Placing animals in foster care before their trip gives the organizations insight into the animals’ true personalities, allowing your partner to advertise the animals with accurate descriptions before they even arrive at their destination. It is also important to provide the destination partner with all medical records and behavioral notes.
Building a coalition of many animal welfare and social service organizations in your area is another method of getting the message out concerning homeless animals on a community level. It is also a great way to work together on the progress your community is making and to identify and troubleshoot any problems as a team. Coalitions are a great way to ensure multiple organizations are not duplicating efforts and instead are developing complimentary programs. While coalitions are not always easy to build, the payoff can be well worth your efforts.
Reach out to other shelters and rescue groups and social service providers and insist on humane discourse among all parties. You want to create a safe space to work together. Early meetings should focus on establishing a culture of respect, trust and accountability. Start small, with a limited and specific focus—determine why you are meeting, what you hope to accomplish and identify your short-term and long-term goals and projects.

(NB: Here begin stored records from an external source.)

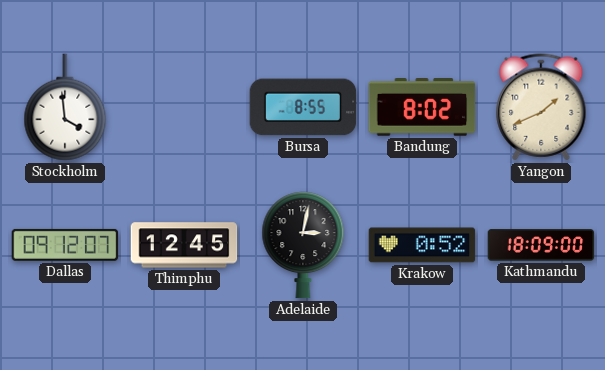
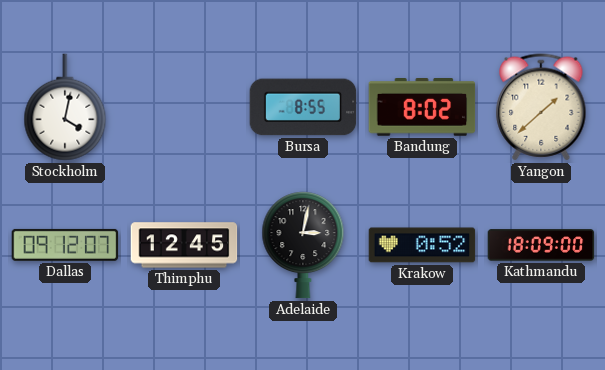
Stockholm: 3:59 -> 4:02
Yangon: 1:41 -> 1:38
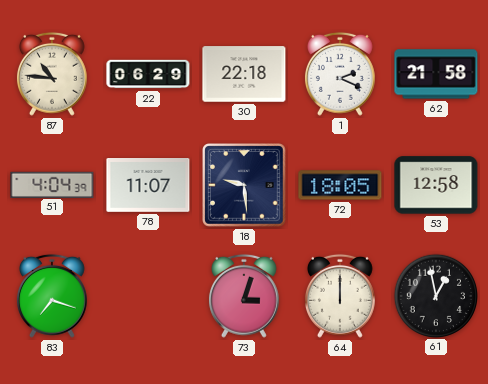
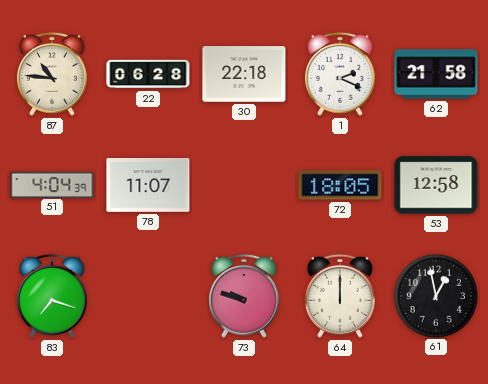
22: 06:29 -> 06:28
18: 9:29 -> none
73: 3:03 -> 9:48
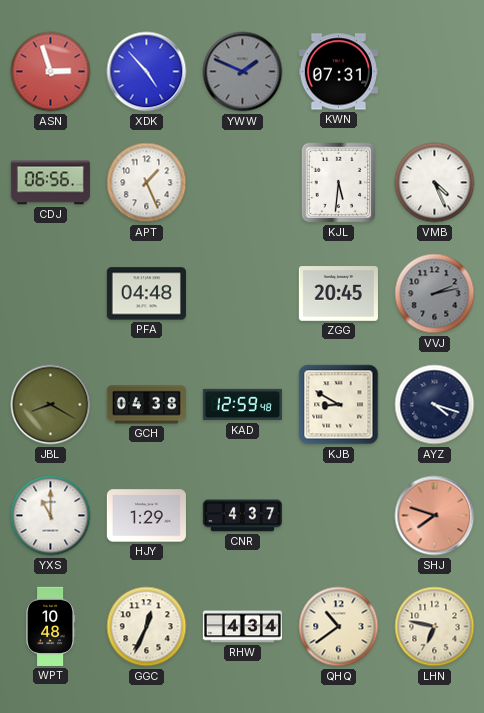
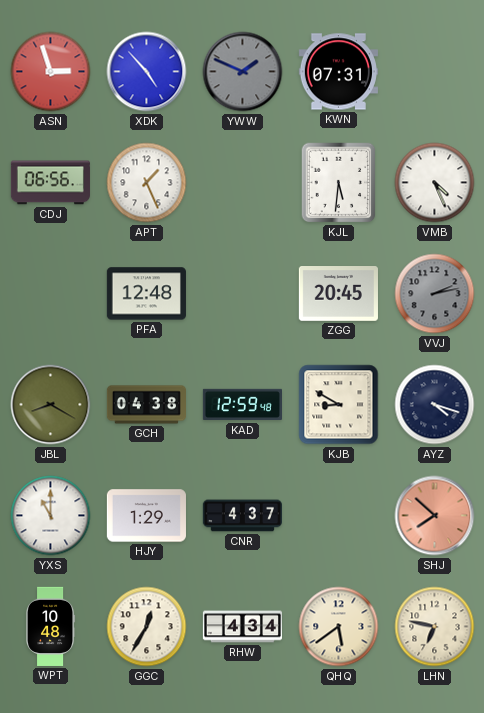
PFA: 04:48 -> 12:48
SHJ: 7:48 -> 7:52
GGC: 12:34 -> 12:35
QHQ: 10:39 -> 5:39
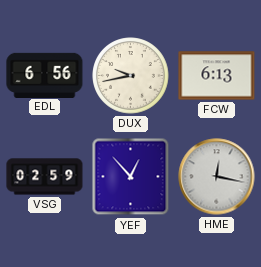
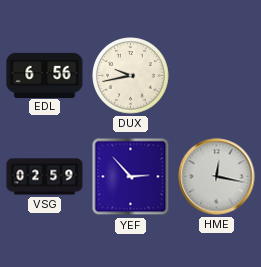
FCW: 6:13 -> none
YEF: 12:53 -> 2:53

It is vital to always keep your common goals in mind and remember that this is about the animals, not individual egos. Some common goals could be:
- Prevent pet surrenders by supporting owners in the community and providing robust community cat programming to decrease the number of kittens who enter the shelter
- Create a safe environment for those who do end up in the shelter
- Improve rates for adoptions, returns to owner and transfers to rescue groups
- Eliminate euthanasia of adoptable animals
- Elevate animal care in the community by providing free resources to pet owners
It is important to acknowledge that there will be differences in opinions among the players and know that it is perfectly acceptable to disagree!
Choose someone to lead the group who has a calm demeanor and strong interpersonal skills, and is neutral, fair, patient, a good listener, open-minded, determined and experienced with conflict resolution. Instead of someone who may criticize the participants’ current efforts, choose someone who will focus on everyone’s strengths to determine how to solve areas of weakness. It may even be preferable to get an outside facilitator to lead the early meetings.
Remember to identify other benefits of working in a coalition and resources you can share such as trainings, adoption space and workshops.
When set up carefully, a coalition can be a great resource to all animal advocates in a community and help organizations save more lives.